Czy Daenerys Targaryen jest prawdziwym złoczyńcą w „Grze o tron”? - Ona wie

instagram viewer

Na HBO's Gra o tron, albo wygrywasz, albo giniesz. Daenerys Targaryen jest coraz bliżej do Żelaznego Tronu przez ostatnie siedem sezonów: teraz, w ósmym i ostatnim, możemy wreszcie zobaczyć, jaki los ją czeka. Dany sama wydaje się coraz bardziej świadoma tych stawek – i to uczyniło ją bardziej bezwzględną niż kiedykolwiek.

Jason Momoa
Powiązana historia. Jason Momoa czuł, że nie ma innego wyjścia, jak sfilmować scenę gwałtu z Gry o Tron

Ostrzeżenie: ten artykuł zawiera spoilery dotyczące Gra o tron sezon 8, odcinek 2.

W zeszłym tygodniu widzieliśmy mściwość Dany w akcji na nieoficjalnym procesie Jaime Lannistera. Jak Pogranicze zwraca uwagę, „każdy Stark ma powody, by nienawidzić Lannisterów” – a jednak Dany jest jedyną osobą, która chce go zabić. „Kiedy byłam dzieckiem, mój brat opowiadał mi bajkę na dobranoc o człowieku, który zamordował naszego ojca” – mówi. „Opowiedział mi też inne historie, o wszystkim, co zrobimy temu człowiekowi, gdy zdobędziemy Siedem Królestw i będziemy mieli go w zasięgu ręki”.

Ten rodzaj rozkoszy wyobrażania sobie cudzych tortur jest z pewnością niepokojący, ale niekoniecznie jest oznaką zła w Dostał wszechświat. Sansa obserwowała z radością, jak psy Ramsaya go pożerały, i można by argumentować, że motywowała ją podobna chęć zemsty jak u Dany. Bardziej niepokojąca jest zatem przemoc, którą Dany już zastosowała w swoim dążeniu do Tronu. Widzieliśmy, jak zabija setki, bezpośrednio lub pośrednio, za ich odmowę zgięcia kolana lub podpisania się pod jej nowy sposób życia. W większości byli anonimowi lub źli – przychodzą na myśl panowie niewolników, których spala w trzecim sezonie – i dlatego łatwiej było je przeoczyć.

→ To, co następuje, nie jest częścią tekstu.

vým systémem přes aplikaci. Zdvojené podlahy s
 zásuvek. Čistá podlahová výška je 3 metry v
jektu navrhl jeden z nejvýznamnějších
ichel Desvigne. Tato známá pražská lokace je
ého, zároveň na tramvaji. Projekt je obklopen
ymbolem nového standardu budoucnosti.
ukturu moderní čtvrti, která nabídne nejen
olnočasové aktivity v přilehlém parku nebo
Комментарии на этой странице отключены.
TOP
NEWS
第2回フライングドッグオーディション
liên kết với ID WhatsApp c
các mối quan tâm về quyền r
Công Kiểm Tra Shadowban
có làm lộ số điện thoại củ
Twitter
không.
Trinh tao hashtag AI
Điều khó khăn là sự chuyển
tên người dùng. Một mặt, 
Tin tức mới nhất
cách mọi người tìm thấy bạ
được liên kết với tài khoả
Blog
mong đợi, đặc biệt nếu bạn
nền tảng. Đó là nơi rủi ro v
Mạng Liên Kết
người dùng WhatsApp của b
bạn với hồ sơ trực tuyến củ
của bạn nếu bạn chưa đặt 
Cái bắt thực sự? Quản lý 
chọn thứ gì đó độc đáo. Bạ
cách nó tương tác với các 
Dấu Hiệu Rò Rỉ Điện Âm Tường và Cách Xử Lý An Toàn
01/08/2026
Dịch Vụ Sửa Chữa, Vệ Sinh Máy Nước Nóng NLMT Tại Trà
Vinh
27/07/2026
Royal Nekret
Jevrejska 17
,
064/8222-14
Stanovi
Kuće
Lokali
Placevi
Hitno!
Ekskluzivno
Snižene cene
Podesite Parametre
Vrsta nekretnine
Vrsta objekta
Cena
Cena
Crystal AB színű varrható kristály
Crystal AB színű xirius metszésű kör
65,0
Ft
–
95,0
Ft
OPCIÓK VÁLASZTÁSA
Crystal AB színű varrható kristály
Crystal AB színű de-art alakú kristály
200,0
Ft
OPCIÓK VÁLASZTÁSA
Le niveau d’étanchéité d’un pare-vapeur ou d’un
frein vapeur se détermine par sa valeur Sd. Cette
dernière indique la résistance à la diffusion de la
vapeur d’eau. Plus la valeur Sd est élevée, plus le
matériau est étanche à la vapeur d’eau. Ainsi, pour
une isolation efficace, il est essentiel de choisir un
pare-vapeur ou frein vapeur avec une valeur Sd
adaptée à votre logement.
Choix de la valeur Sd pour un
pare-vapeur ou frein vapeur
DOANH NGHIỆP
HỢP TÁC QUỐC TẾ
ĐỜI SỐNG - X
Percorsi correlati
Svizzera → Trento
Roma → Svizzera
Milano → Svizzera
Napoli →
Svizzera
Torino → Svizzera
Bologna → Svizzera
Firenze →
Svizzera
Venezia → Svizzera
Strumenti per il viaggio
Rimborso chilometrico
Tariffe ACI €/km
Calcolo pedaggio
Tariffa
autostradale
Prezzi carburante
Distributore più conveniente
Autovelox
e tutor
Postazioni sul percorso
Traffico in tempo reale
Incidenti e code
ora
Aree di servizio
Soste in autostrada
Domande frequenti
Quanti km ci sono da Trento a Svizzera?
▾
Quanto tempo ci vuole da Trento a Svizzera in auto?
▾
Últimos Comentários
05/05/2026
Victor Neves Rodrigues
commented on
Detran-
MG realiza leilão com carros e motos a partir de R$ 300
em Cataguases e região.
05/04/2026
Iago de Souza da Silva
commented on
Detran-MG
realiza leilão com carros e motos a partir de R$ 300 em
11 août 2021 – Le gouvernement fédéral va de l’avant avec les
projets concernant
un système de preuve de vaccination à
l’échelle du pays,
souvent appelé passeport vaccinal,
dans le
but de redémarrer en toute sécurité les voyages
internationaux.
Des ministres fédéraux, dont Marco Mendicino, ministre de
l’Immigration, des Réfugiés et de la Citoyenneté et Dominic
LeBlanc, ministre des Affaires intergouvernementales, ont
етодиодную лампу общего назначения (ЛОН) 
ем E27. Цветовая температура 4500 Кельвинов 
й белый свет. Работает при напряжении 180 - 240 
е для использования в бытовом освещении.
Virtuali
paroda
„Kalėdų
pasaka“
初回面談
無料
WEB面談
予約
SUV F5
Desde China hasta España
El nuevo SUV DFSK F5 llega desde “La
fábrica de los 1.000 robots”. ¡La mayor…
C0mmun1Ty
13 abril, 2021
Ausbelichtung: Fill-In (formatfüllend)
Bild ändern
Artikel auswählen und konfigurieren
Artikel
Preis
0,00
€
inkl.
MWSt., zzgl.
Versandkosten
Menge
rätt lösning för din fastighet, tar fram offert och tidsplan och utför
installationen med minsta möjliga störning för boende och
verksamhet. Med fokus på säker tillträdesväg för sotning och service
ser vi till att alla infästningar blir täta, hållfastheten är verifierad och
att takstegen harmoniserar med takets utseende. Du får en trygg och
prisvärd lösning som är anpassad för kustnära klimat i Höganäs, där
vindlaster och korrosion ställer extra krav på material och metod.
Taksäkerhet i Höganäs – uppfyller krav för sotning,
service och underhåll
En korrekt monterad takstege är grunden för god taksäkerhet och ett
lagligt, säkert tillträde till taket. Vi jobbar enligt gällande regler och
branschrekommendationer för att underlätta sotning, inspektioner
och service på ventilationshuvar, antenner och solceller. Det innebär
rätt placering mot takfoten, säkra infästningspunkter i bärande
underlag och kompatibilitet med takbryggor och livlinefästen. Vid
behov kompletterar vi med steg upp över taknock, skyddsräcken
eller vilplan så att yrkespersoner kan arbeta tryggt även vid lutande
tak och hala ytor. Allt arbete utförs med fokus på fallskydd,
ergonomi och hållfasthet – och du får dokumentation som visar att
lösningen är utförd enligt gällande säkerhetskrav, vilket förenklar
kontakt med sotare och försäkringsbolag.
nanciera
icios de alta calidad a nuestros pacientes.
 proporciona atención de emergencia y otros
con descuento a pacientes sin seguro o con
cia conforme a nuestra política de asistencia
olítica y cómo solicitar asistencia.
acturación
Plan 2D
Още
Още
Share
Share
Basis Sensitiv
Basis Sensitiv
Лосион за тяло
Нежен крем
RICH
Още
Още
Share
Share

W premierze 8. sezonu stajemy jednak twarzą w twarz z konsekwencjami jej nieustępliwej postawy. Samwell Tarly w chwili oszołomienia dowiaduje się, że jego ojciec i brat zostali zabici za odmowę zgięcia kolana. Wyraz twarzy Dany w tym momencie nie jest wyrazem skruchy. To chwila niezręczności, jej nadziei, że to nie będzie kosztować lojalności Sama. Ma dobre powody do zmartwień: ten wzmocnił postanowienie Sama, by nie tylko powiedzieć Jonowi Snowowi o swoim dziedzictwie ponieważ ma prawo wiedzieć, ale ponieważ Sam zaczyna kwestionować, czy Dany jest właściwym wyborem dla Tron. Gdyby poświęciła chwilę na uznanie jego bólu i okazanie empatii w sposób, który zyskał jej tylu zwolenników we wcześniejszych sezonach, mogłoby tak nie być.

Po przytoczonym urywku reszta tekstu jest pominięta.